> **About this exercise**
Omit the pictures and output every entry below exactly as written.

[Records for the task]

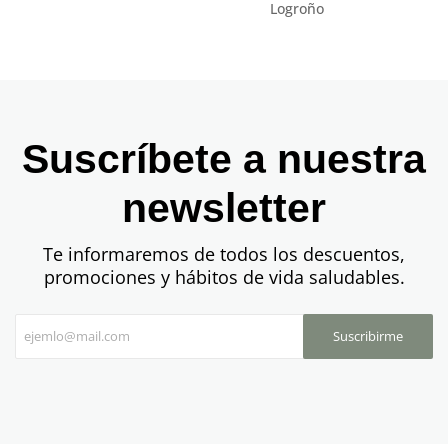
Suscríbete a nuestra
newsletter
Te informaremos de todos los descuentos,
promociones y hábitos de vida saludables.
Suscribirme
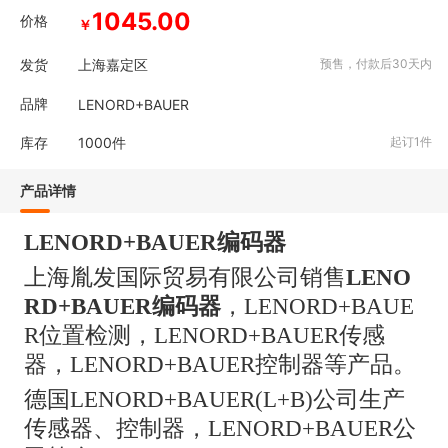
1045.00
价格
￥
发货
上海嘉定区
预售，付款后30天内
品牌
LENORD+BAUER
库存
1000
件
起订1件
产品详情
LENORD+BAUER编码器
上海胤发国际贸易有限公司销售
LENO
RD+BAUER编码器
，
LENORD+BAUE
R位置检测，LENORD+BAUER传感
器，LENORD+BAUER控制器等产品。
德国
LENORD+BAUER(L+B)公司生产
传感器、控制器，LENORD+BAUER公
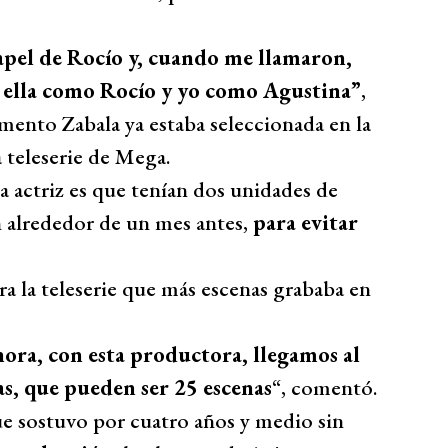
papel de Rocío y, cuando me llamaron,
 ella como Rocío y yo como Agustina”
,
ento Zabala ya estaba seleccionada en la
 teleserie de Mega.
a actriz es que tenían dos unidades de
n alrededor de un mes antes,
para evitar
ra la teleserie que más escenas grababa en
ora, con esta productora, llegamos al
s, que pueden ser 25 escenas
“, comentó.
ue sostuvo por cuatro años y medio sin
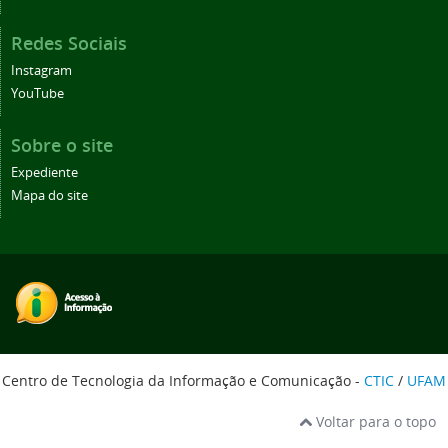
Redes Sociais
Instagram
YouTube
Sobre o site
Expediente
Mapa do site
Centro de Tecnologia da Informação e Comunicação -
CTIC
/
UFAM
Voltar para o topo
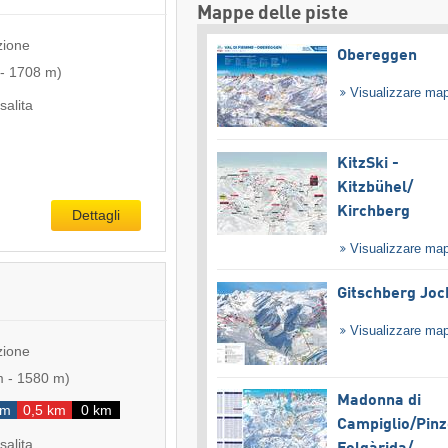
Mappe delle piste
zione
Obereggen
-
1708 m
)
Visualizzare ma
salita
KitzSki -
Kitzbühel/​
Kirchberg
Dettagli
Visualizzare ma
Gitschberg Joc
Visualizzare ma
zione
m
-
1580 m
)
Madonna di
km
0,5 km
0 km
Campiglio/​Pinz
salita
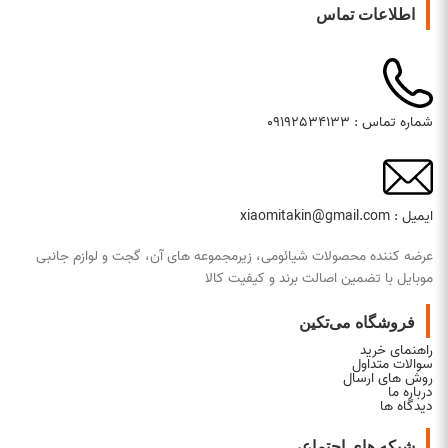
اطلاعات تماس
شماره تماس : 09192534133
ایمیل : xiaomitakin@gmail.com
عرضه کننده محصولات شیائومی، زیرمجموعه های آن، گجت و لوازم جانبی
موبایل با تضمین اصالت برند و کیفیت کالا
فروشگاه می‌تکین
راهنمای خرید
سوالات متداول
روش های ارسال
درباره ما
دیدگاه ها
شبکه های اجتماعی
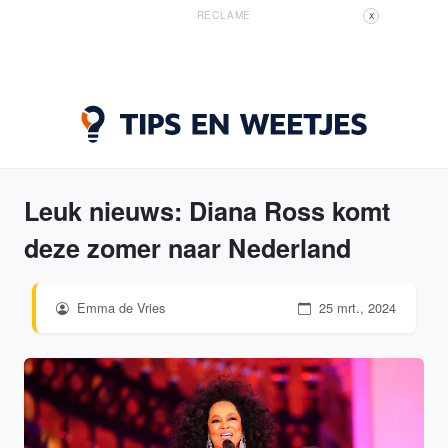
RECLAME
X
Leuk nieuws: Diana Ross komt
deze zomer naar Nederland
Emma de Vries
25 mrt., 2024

[/Records for the task]

> **Worked solution**
Suscríbete a nuestra
newsletter
Te informaremos de todos los descuentos,
promociones y hábitos de vida saludables.
Suscribirme
1045.00
价格
￥
发货
上海嘉定区
预售，付款后30天内
品牌
LENORD+BAUER
库存
1000
件
起订1件
产品详情
LENORD+BAUER编码器
上海胤发国际贸易有限公司销售
LENO
RD+BAUER编码器
，
LENORD+BAUE
R位置检测，LENORD+BAUER传感
器，LENORD+BAUER控制器等产品。
德国
LENORD+BAUER(L+B)公司生产
传感器、控制器，LENORD+BAUER公
papel de Rocío y, cuando me llamaron,
 ella como Rocío y yo como Agustina”
,
ento Zabala ya estaba seleccionada en la
 teleserie de Mega.
a actriz es que tenían dos unidades de
n alrededor de un mes antes,
para evitar
ra la teleserie que más escenas grababa en
ora, con esta productora, llegamos al
s, que pueden ser 25 escenas
“, comentó.
ue sostuvo por cuatro años y medio sin
Redes Sociais
Instagram
YouTube
Sobre o site
Expediente
Mapa do site
Centro de Tecnologia da Informação e Comunicação -
CTIC
/
UFAM
Voltar para o topo
Mappe delle piste
zione
Obereggen
-
1708 m
)
Visualizzare ma
salita
KitzSki -
Kitzbühel/​
Kirchberg
Dettagli
Visualizzare ma
Gitschberg Joc
Visualizzare ma
zione
m
-
1580 m
)
Madonna di
km
0,5 km
0 km
Campiglio/​Pinz
salita
اطلاعات تماس
شماره تماس : 09192534133
ایمیل : xiaomitakin@gmail.com
عرضه کننده محصولات شیائومی، زیرمجموعه های آن، گجت و لوازم جانبی
موبایل با تضمین اصالت برند و کیفیت کالا
فروشگاه می‌تکین
راهنمای خرید
سوالات متداول
روش های ارسال
درباره ما
دیدگاه ها
شبکه های اجتماعی
RECLAME
X
Leuk nieuws: Diana Ross komt
deze zomer naar Nederland
Emma de Vries
25 mrt., 2024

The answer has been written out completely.